A lot of folks point to the "Don't Talk to the Police" video that is making the rounds on gun boards. But it is about a police contact in general. It works fine when you aren't claiming self defense, and it's up to the State to prove your guilty beyond a reasonable doubt. But things work differently if you are pleading self defense.

Basically --

[1] The prosecutor must prove the elements of the underlying crime beyond a reasonable doubt -- basically that you intentionally shot the guy. But if you are pleading self defense, you will have admitted that, so we go to step 2.

[2] Now you must present evidence from which the trier of fact could infer that your conduct met the applicable legal standard justifying the use of lethal force in self defense. Depending on the State, you may not have to prove it, i. e., you may not have to convince the jury. But you will have to at least present a prima facie case, i. e., sufficient evidence which, if true, establishes that you have satisfied all legal elements necessary to justify your conduct.

[3] Now it's the prosecutor's burden to attack your claim and convince the jury beyond a reasonable doubt that you did not act in justified self defense.

Let's go through that again.

In an ordinary criminal prosecution, the defendant doesn't have to say anything. He doesn't have to present any evidence. The entire burden falls on the prosecution. The prosecution has to prove all the elements of the crime beyond a reasonable doubt.

If the crime you're charged with is, for example, manslaughter, the prosecution must prove that you were there, you fired the gun, you intended to fire the gun (or were reckless), and the guy you shot died. In the typical manslaughter prosecution, the defendant might by way of his defense try to plant a seed that you weren't there (alibi defense), or that someone else might have fired the gun, or that it was an accident. In each case the defendant doesn't have to actually prove his defense. He merely has to create a reasonable doubt in the minds of the jurors.

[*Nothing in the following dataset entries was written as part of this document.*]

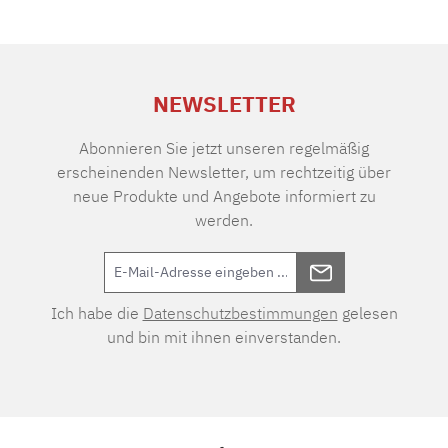
NEWSLETTER
Abonnieren Sie jetzt unseren regelmäßig
erscheinenden Newsletter, um rechtzeitig über
neue Produkte und Angebote informiert zu
werden.
Ich habe die
Datenschutzbestimmungen
gelesen
und bin mit ihnen einverstanden.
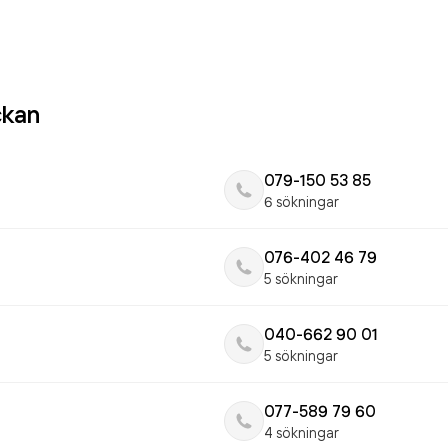
ckan
079-150 53 85
6 sökningar
076-402 46 79
5 sökningar
040-662 90 01
5 sökningar
077-589 79 60
4 sökningar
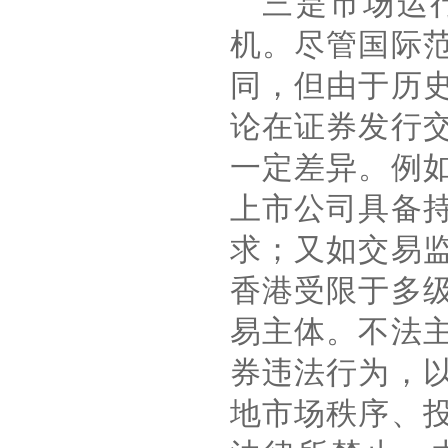
三是市场运
机。尽管国际
同，但由于历
论在证券发行
一定差异。例
上市公司具备
求；又如交易
香港受限于多
易主体。不法
券违法行为，
地市场秩序、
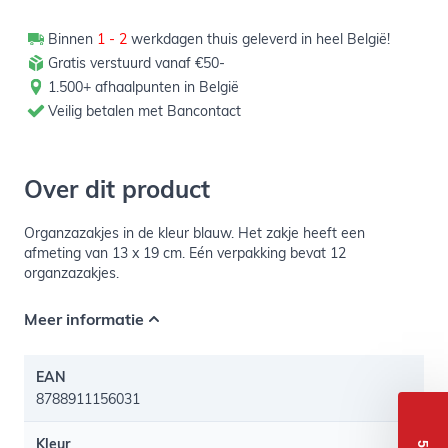
Binnen
1 - 2
werkdagen thuis geleverd in heel België!
Gratis verstuurd vanaf €50-
1.500+ afhaalpunten in België
Veilig betalen met Bancontact
Over dit product
Organzazakjes in de kleur blauw. Het zakje heeft een
afmeting van 13 x 19 cm. Eén verpakking bevat 12
organzazakjes.
Meer informatie
EAN
8788911156031
Kleur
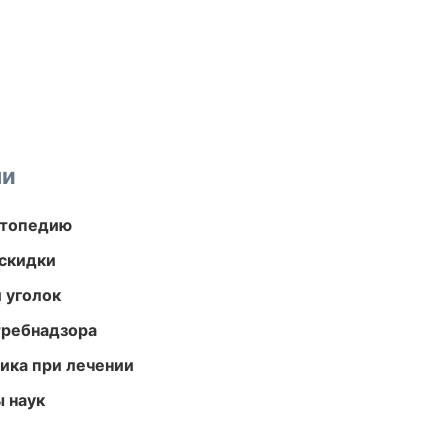
ми
ортопедию
скидки
 уголок
требнадзора
тика при лечении
ы наук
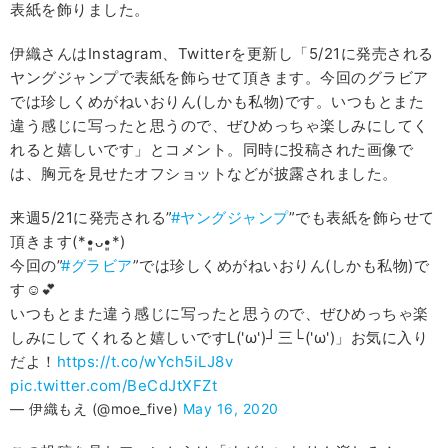
表紙を飾りました。
伊織さんはInstagram、Twitterを更新し「5/21に発売される
ヤングジャンプで表紙を飾らせて頂きます。今回のグラビア
では珍しくめがねいおりん(しかも私物)です。いつもとまた
違う感じに写ったと思うので、ぜひめっちゃ楽しみにしてく
れると嬉しいです」とコメント。同時に投稿された画像で
は、胸元を見せたオフショットなどが披露されました。
来週5/21に発売される”
#ヤングジャンプ
”でも表紙を飾らせて
頂きます(*•͈ᴗ•͈*)
今回の”
#グラビア
”では珍しくめがねいおりん(しかも私物)で
す☺️💕
いつもとまた違う感じに写ったと思うので、ぜひめっちゃ楽
しみにしてくれると嬉しいですL('ω')┘三└('ω')」お気に入り
だよ！
https://t.co/wYch5iLJ8v
pic.twitter.com/BeCdJtXFZt
— 伊織もえ (@moe_five)
May 16, 2020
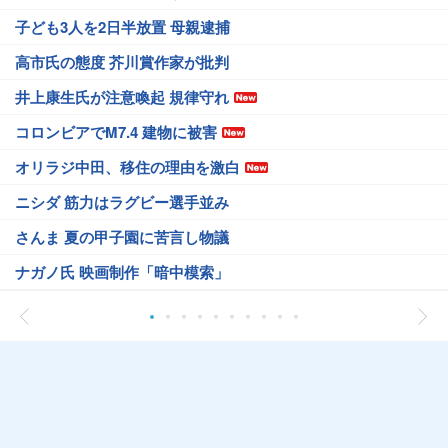
子ども3人を2日半放置 母親逮捕
高市氏の態度 芥川賞作家が批判
井上康生氏が注意喚起 規律守れ
コロンビアでM7.4 建物に被害
オリラジ中田、移住の理由を激白
ニシダ 筋力はラグビー選手並み
さんま 夏の甲子園に苦言し物議
ナガノ氏 映画制作「暗中模索」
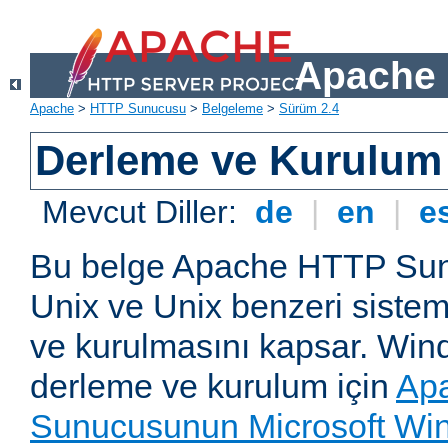
Apache 
Apache
>
HTTP Sunucusu
>
Belgeleme
>
Sürüm 2.4
Derleme ve Kurulum
Mevcut Diller:
de
|
en
|
e
Bu belge Apache HTTP Su
Unix ve Unix benzeri siste
ve kurulmasını kapsar. Win
derleme ve kurulum için
Ap
Sunucusunun Microsoft Win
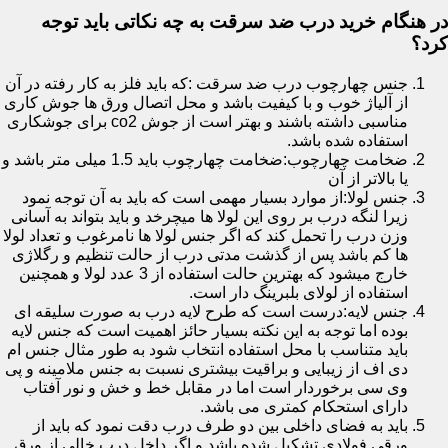
در هنگام خرید درب ضد سرقت به چه نکاتی باید توجه
کرد؟
جنس چهارچوب درب ضد سرقت :که باید فلز به کار رفته در آن
از آلیاژ خوب و با کیفیت باشد و محل اتصال ورق ها جوش کاری
مناسبی داشته باشند و بهتر است از جوش co2 برای جوشکاری
استفاده شده باشد.
ضخامت چهارچوب:ضخامت چهارچوب باید 1.5 میلی متر باشد و
یا بالاتر از آن
جنس لولا:از موارد بسیار مهمی است که باید به آن توجه نمود
زیرا لنگه درب بر روی این لولا ها میچرخد و باید بتواند به آسانی
وزن درب را تحمل کند که اگر جنس لولا ها نامرغوب و تعداد لولا
ها کم باشد پس از گذشت مدتی درب از حالت تنظیم و رگلاژی
خارج میشود که بهترین حالت استفاده از 3 عدد لولا و همچنین
استفاده از لولای بلبرینگ دار است.
جنس لایه:درست است که طرح لایه درب به صورت سلیقه ای
بوده اما توجه به این نکته بسیار حائز اهمیت است که جنس لایه
باید متناسب با محل استفاده انتخاب شود به طور مثال جنس ام
دی اف از زیبایی و براقیت بیشتری نسبت به جنس ملامینه و پی
وی سی برخوردار است اما در مقابل خط و خش و نور آفتاب
دارای استحکام کمتری می باشد.
باید به فضای داخلی بین دو طرف درب دقت نمود که باید از
ورقی فولادی تشکیل شده باشد و اگر داخل درب خالی از ورق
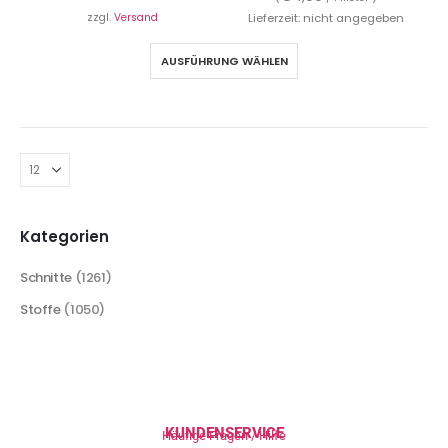
zzgl.
Versand
Lieferzeit: nicht angegeben
AUSFÜHRUNG WÄHLEN
Kategorien
Schnitte
(1261)
Stoffe
(1050)
KUNDENSERVICE
Häufige Fragen / Hilfe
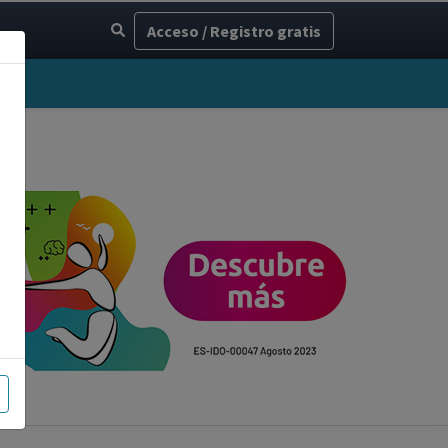
Acceso / Registro gratis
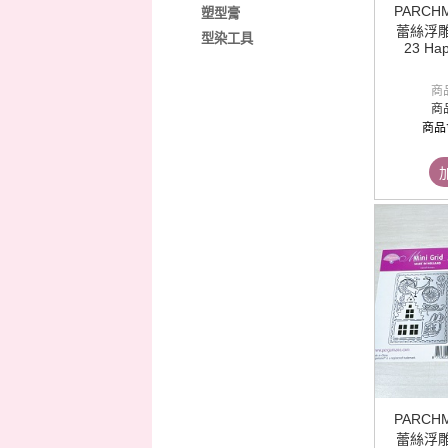
PARCH
塑型膏
蕾絲浮雕銅片
型染工具
23 Hap
商
商
商品
PARCH
蕾絲浮雕銅片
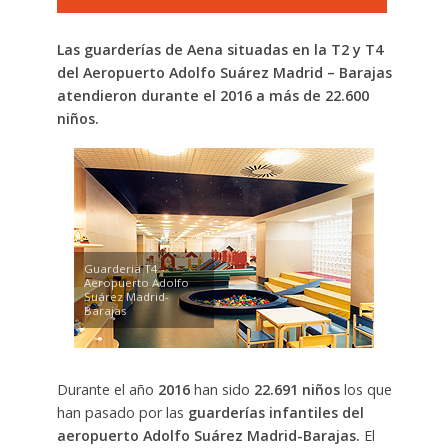
Las guarderías de Aena situadas en la T2 y T4
del Aeropuerto Adolfo Suárez Madrid – Barajas
atendieron durante el 2016 a más de 22.600
niños.
Guarderia T4 -
Aeropuerto Adolfo
Suárez Madrid-
Barajas
Durante el año
2016
han sido
22.691 niños
los que
han pasado por las
guarderías infantiles del
aeropuerto Adolfo Suárez Madrid-Barajas.
El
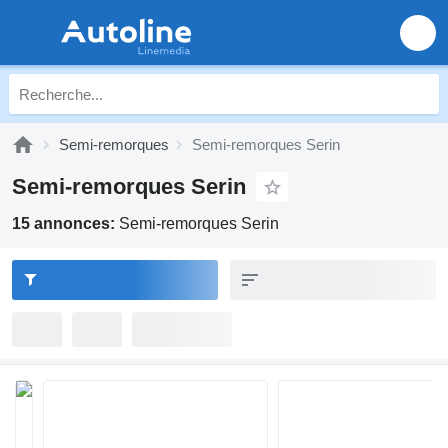
Semi-remorques
Semi-remorques Serin
Semi-remorques Serin
15 annonces:
Semi-remorques Serin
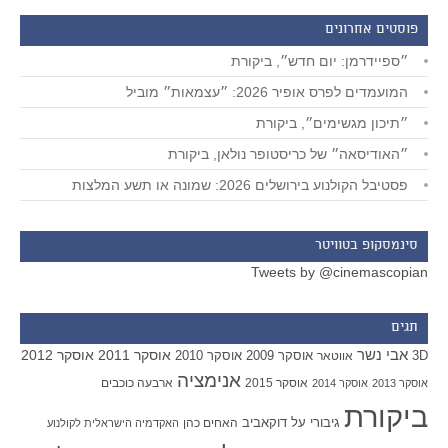
פוסטים אחרונים
״ספיידרמן: יום חדש״, ביקורת
המועמדים לפרס אופיר 2026: ״עצמאות״ מוביל
״תיכון מגשימים״, ביקורת
״האודיסאה״ של כריסטופר נולאן, ביקורת
פסטיבל הקולנוע בירושלים 2026: שמונה או תשע המלצות
סינמסקופ בטוויטר
Tweets by @cinemascopian
תגים
אבי נשר
אוסקר 2011
אוסקר 2012
אוסקר 2009
אוסקר 2010
3D
אווטאר
אנימציה
אוסקר 2015
ארבעה כוכבים
אוסקר 2013
אוסקר 2014
ביקורת
גיבורי על
דוקאביב
האחים כהן
האקדמיה הישראלית לקולנוע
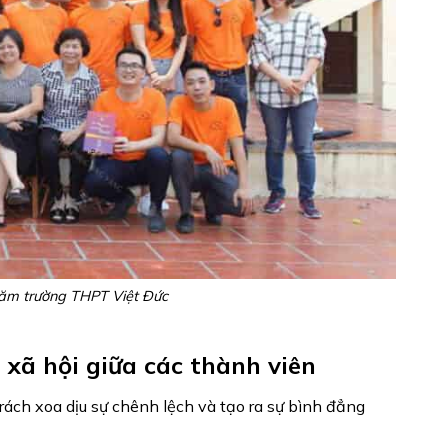
năm trường THPT Việt Đức
 xã hội giữa các thành viên
trách xoa dịu sự chênh lệch và tạo ra sự bình đẳng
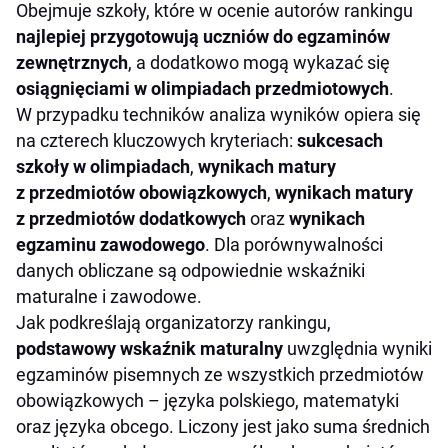
Obejmuje szkoły, które w ocenie autorów rankingu
najlepiej przygotowują uczniów do egzaminów
zewnętrznych
, a dodatkowo mogą wykazać się
osiągnięciami w olimpiadach przedmiotowych
.
W przypadku techników analiza wyników opiera się
na czterech kluczowych kryteriach:
sukcesach
szkoły w olimpiadach
,
wynikach matury
z przedmiotów obowiązkowych
,
wynikach matury
z przedmiotów dodatkowych
oraz
wynikach
egzaminu zawodowego
. Dla porównywalności
danych obliczane są odpowiednie wskaźniki
maturalne i zawodowe.
Jak podkreślają organizatorzy rankingu,
podstawowy wskaźnik maturalny
uwzględnia wyniki
egzaminów pisemnych ze wszystkich przedmiotów
obowiązkowych – języka polskiego, matematyki
oraz języka obcego. Liczony jest jako suma średnich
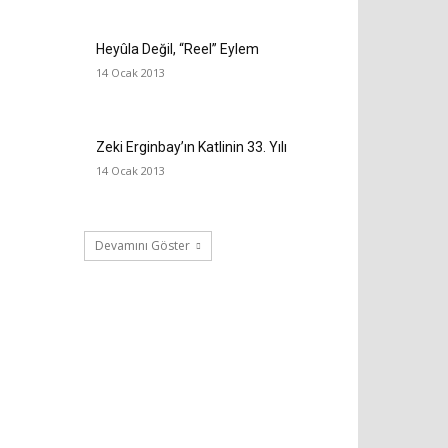
Heyûla Değil, “Reel” Eylem
14 Ocak 2013
Zeki Erginbay’ın Katlinin 33. Yılı
14 Ocak 2013
Devamını Göster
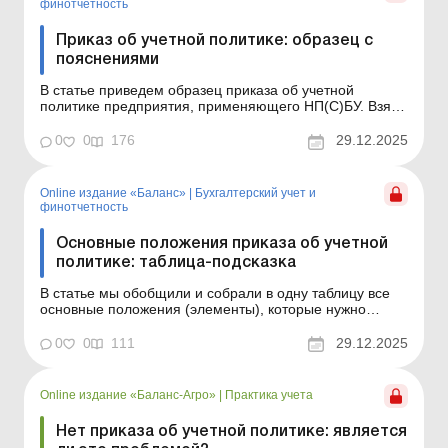
финотчетность
Приказ об учетной политике: образец с
пояснениями
В статье приведем образец приказа об учетной
политике предприятия, применяющего НП(С)БУ. Взяв
этот образец за основу, вы сможете сэкономить время
на составление такого приказа для своего
0
0
176
29.12.2025
предприятия. Баланс № 52 от 30 декабря 2025 года
Как известно, учетная политика предприятия
утверждается распор...
Online издание «Баланс»
|
Бухгалтерский учет и
финотчетность
Основные положения приказа об учетной
политике: таблица-подсказка
В статье мы обобщили и собрали в одну таблицу все
основные положения (элементы), которые нужно
включить в приказ об учетной политике согласно
нормам НП(С)БУ. Пользуясь этой таблицей, вы
0
0
111
29.12.2025
сможете проверить, все ли необходимые положения
содержит ваш приказ об учетной политике, исходя из
категории, сп...
Online издание «Баланс-Агро»
|
Практика учета
Нет приказа об учетной политике: является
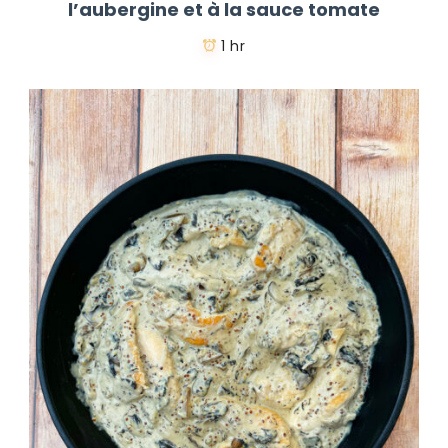
l’aubergine et à la sauce tomate
1 hr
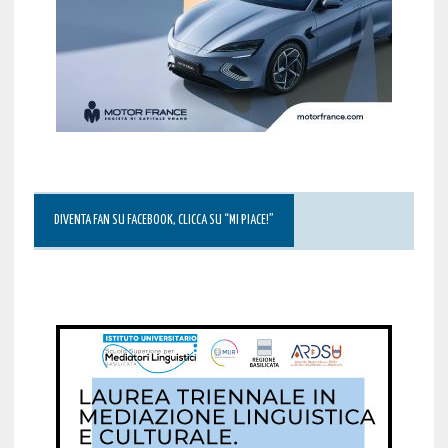
DIVENTA FAN SU FACEBOOK, CLICCA SU “MI PIACE!”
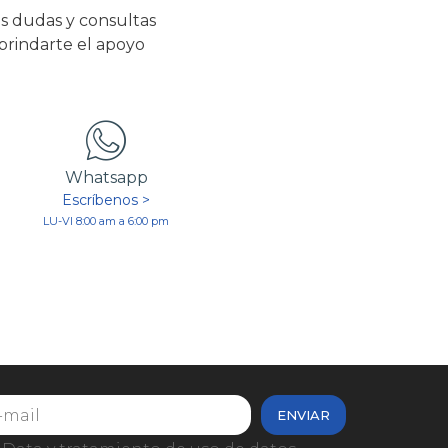
s dudas y consultas
 brindarte el apoyo
Whatsapp
Escríbenos >
LU-VI 8:00 am a 6:00 pm
ENVIAR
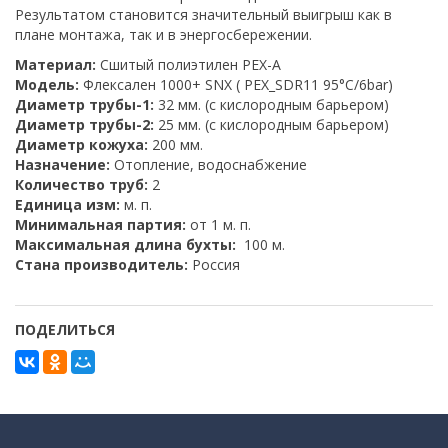
Результатом становится значительный выигрыш как в
плане монтажа, так и в энергосбережении.
Материал:
Сшитый полиэтилен PEX-A
Модель:
Флексален 1000+ SNX ( PEX_SDR11 95°C/6bar)
Диаметр трубы-1:
32 мм. (с кислородным барьером)
Диаметр трубы-2:
25 мм. (с кислородным барьером)
Диаметр кожуха:
200 мм.
Назначение:
Отопление, водоснабжение
Количество труб:
2
Единица изм:
м. п.
Минимальная партия:
от 1 м. п.
Максимальная длина бухты:
100 м.
Стана производитель:
Россия
ПОДЕЛИТЬСЯ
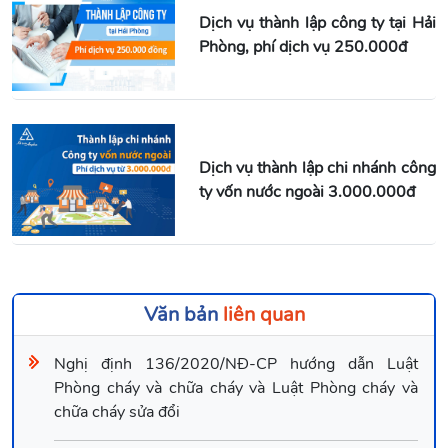
Dịch vụ thành lập công ty tại Hải
Phòng, phí dịch vụ 250.000đ
Dịch vụ thành lập chi nhánh công
ty vốn nước ngoài 3.000.000đ
Văn bản
liên quan
Nghị định 136/2020/NĐ-CP hướng dẫn Luật
Phòng cháy và chữa cháy và Luật Phòng cháy và
chữa cháy sửa đổi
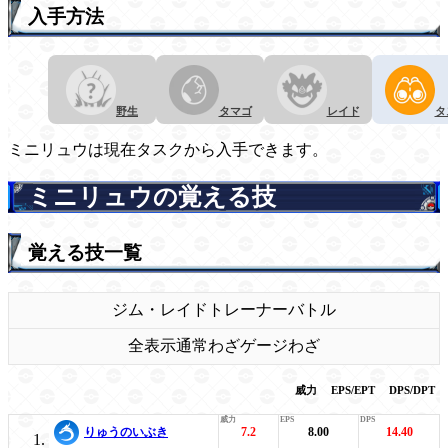
入手方法
野生
タマゴ
レイド
タ
ミニリュウは現在タスクから入手できます。
ミニリュウの覚える技
覚える技一覧
ジム・レイド
トレーナーバトル
全表示
通常わざ
ゲージわざ
威力
EPS/EPT
DPS/DPT
りゅうのいぶき
7.2
8.00
14.40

So in such cases, it probably doesn't pay for you to say anything to the police, at least early on. Let them do the work of trying to amass evidence to prove the case against you. There's no reason for you to help.

But if you are going to be claiming self defense, you will wind up admitting all the elements of the crime. You will admit that you were there, that you fired the gun, and that you intended to shoot the decedent. Your defense is that your use of lethal force in self defense satisfied the applicable legal standard and that, therefore, it was justified.

So now you would have to affirmatively present evidence from which the trier of fact could infer that your conduct met the applicable legal standard justifying the use of lethal force in self defense. In some jurisdictions, you may not have to prove it, i. e., you don't have to convince the jury. But you will at least have to present a prima facie case, i. e., sufficient evidence which, if true, establishes that you have satisfied all legal elements necessary to justify your conduct.

Then it will be the prosecutor's burden to attack your claim and convince the jury (in some jurisdictions, he will have to convince the jury beyond a reasonable doubt) that you did not act in justified self defense. And even if you didn't have to prove self defense (only present a prima facie case), the more convincing your story, and your evidence, is, the harder it will be for the prosecutor to meet his rebuttal burden.
 
Youre all still missing the tree for the forest. Its not about the "aftermath". A bad day living is better than a bad day dead. A shooting where I prevent a criminal from killing or maiming me is a "good shoot". No matter how anyone else looks at it.